> [Required work]:
Only the lines below starting at the one containing "extranjeros el costo es de 2000." and ending at the one containing "ización, que cuenten con carné" belong in the answer, each copied exactly.
--- START ---
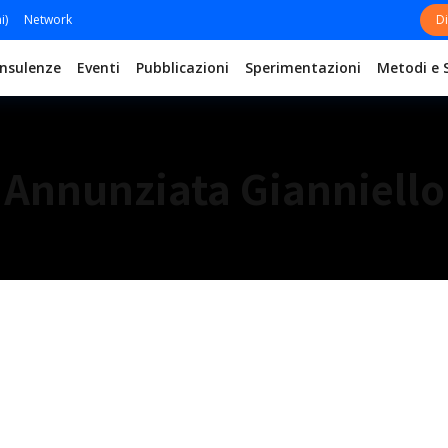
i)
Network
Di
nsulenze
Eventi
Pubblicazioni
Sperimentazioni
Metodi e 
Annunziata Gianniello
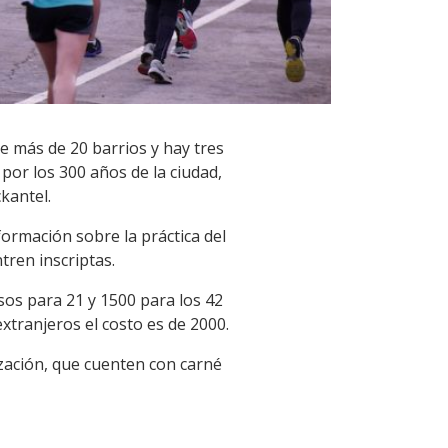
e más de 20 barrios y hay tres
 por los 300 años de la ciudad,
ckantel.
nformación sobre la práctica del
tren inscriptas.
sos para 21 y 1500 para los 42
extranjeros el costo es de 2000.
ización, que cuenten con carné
--- END ---
--- START ---
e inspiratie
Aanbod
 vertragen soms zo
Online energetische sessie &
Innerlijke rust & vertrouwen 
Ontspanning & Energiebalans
--- END ---
> [Exercise solution]:
extranjeros el costo es de 2000.
ización, que cuenten con carné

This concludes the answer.